Library for automatic feature extraction from JSON-datasets
Project description
Open source tool for machine learning on semi-structured data that creates numeric object-feature matrix from JSON. The idea of Datapot is to make the process of data preparation and feature extraction automatic, easy and effective.
Usage
Install Datapot:
$ git clone https://github.com/bashalex/datapot.git
$ cd datapot
$ pip install .
To create a Datapot object simply write the following:
>>> import datapot as dp
>>> data = dp.DataPot()
DataPot has two main methods:
fit()
transform()
Method fit(self, data, limit) goes through the first N objects (N = limit), passes the possible features to Transformers. Each Transformer evaluates if a feature from current field or a number of fields can be created. As a result a dict of features and Transformers is created.
To apply fit() to JSON file:
>>> f = open('data/matches_test.jsonlines', 'r')
>>> data.fit(f, limit=100)
>>> data
DataPot class instance
- number of features without transformation: 806
- number of new features: 315
features to transform:
(u'players.0.gold_t', [ComplexTransformer])
(u'picks_bans.0.is_pick', [BoolToIntTransformer])
(u'players.0.kills_log.0.unit', [TfidfTransformer])
(u'players.1.xp_t', [ComplexTransformer])
(u'picks_bans.1.is_pick', [BoolToIntTransformer])
(u'players.1.kills_log.0.unit', [TfidfTransformer])
...
Method transform(self, data, verbose) generates a pandas. DataFrame with new features that were detected on the fit() call.
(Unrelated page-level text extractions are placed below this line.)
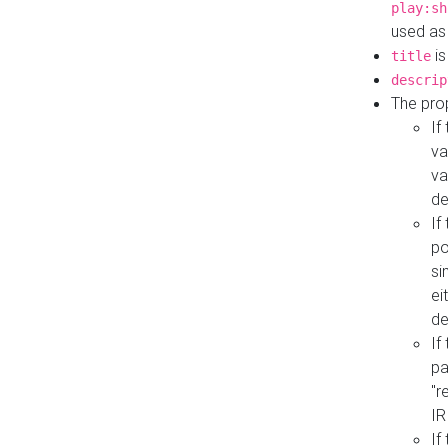
play:sh
used as
is
title
descrip
The pro
If
va
va
de
If
po
si
ei
de
If
pa
"r
IR
If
If parameter verbose is true, progress description is printed during the feature extraction.
>>> df = data.transform(f, verbose=False)
fit transformers...OK
num of new features: 315
Examples
Look for more examples of using Datapot with different datasets and more Transformer specific.
Features
Datapot provides many ways of extracting features from JSON-s.
Data types that can be processed: - Boolean - Numerical array (transform array to their sum divided by average length of array in training set) - Time series (сalculate descriptive statistical properties of a given time series) - Timestamp (date, time, day of week, day of month etc.) - Text (bag of words tf-idf, word2vec) - Categorial (one-hot encoding, dimension reduction)